McBain puffed out his chest. "I resent that, Mr. Lassiter. We don't insult lawyers like that in Pitkin County."

"In Miami," I told him, "that'd be considered a compliment."

"All right, you two, that's enough." Judge Witherspoon was pointing at me and glaring at McBain, an evenhanded way of getting order, sort of like throwing a flag for unsportsmanlike conduct on both teams. "I don't like to interrupt the flow of a lawyer's cross-examination. Let's proceed."

"Now, Mrs. Cimarron, so that the jury is clear on this issue, you only loaded one clip into the stud gun?"

"Yes, I just said that."

"Did Mr. Cimarron ever reload?"

"No."

"Did I?"

"No."

"Okay, I'm going to start the tape again, and this time, let's count. Each time we hear a nail shot, I'm going to keep track right here." I positioned a blackboard in front of the jury, grabbed a piece of chalk, and nodded to Patterson, who hit the play button.

"Bang," said the voice of Kit Carson Cimarron. The jury looked puzzled, but I remembered his taunt, pretending to shoot me while pointing at my heart.

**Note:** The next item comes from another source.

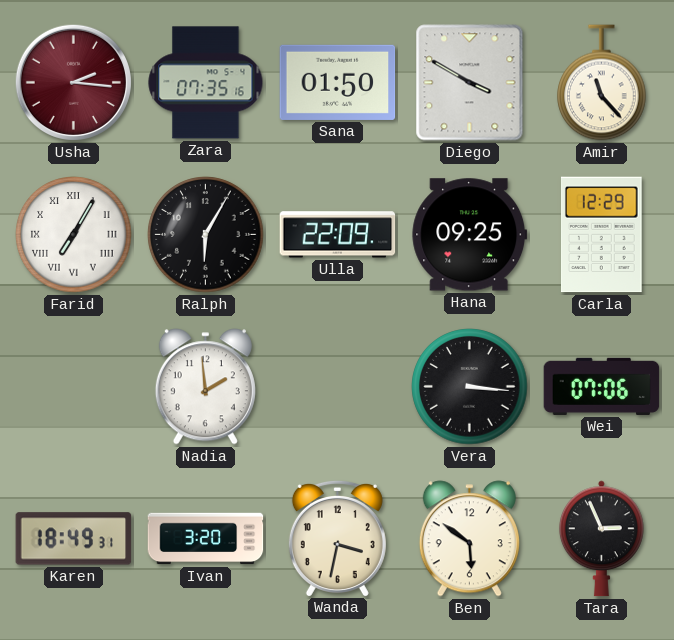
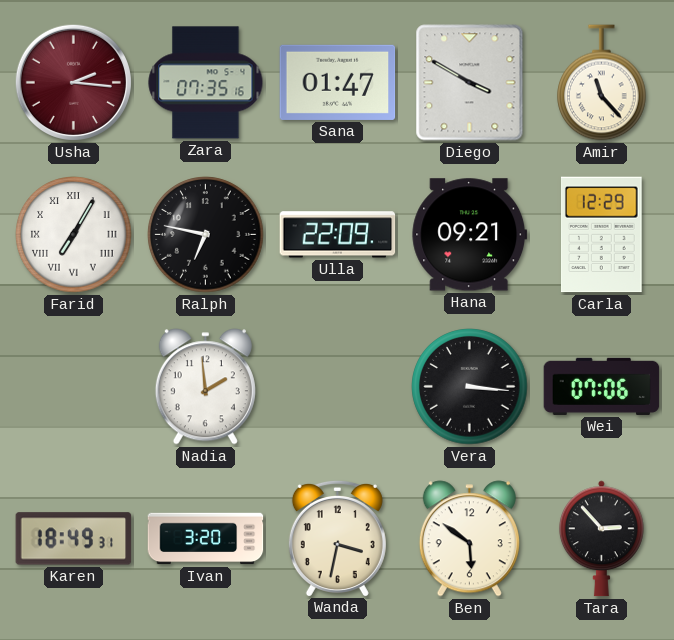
Sana: 01:50 -> 01:47
Ralph: 6:05 -> 6:47
Hana: 09:25 -> 09:21
Tara: 2:56 -> 2:53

Whomp, a pause, and whomp again. I put two vertical lines on the chalkboard, and on the tape, the sound of the corn crashing onto me. A moment passed. Indistinguishable sounds. I heard myself grunt. Cimarron had dragged me out of the corncrib and was sitting on my chest. He jammed the stud gun along my neck, and I felt a chill now, remembering . . .

Whomp. A nail pinned my sweatshirt to the floor.

"Maybe the lawyer needs a haircut." Another shot skimming my head. Another I remembered just below my crotch, and I winced now with the sound of it. Now, I had four vertical lines and a diagonal one crossing them.

Another shot by my kneecap, one by my foot, one alongside each temple, as he outlined me, like the silhouette of a body at a homicide scene. Then one last nail between the fingers of my hand. Five more lines. I stopped the tape.

"How many shots is that?"

"I counted ten."

"Ah, our numbers coincide. I guess the gun is out of bullets, is it not?"

She knew where I was going. "You must have reloaded."

"I must have? A moment ago, you said I didn't. You told this jury that no one reloaded."

"I must have been wrong."

"Let's see what else you were wrong about. Now who was shooting at whom in the little exchange we just heard?"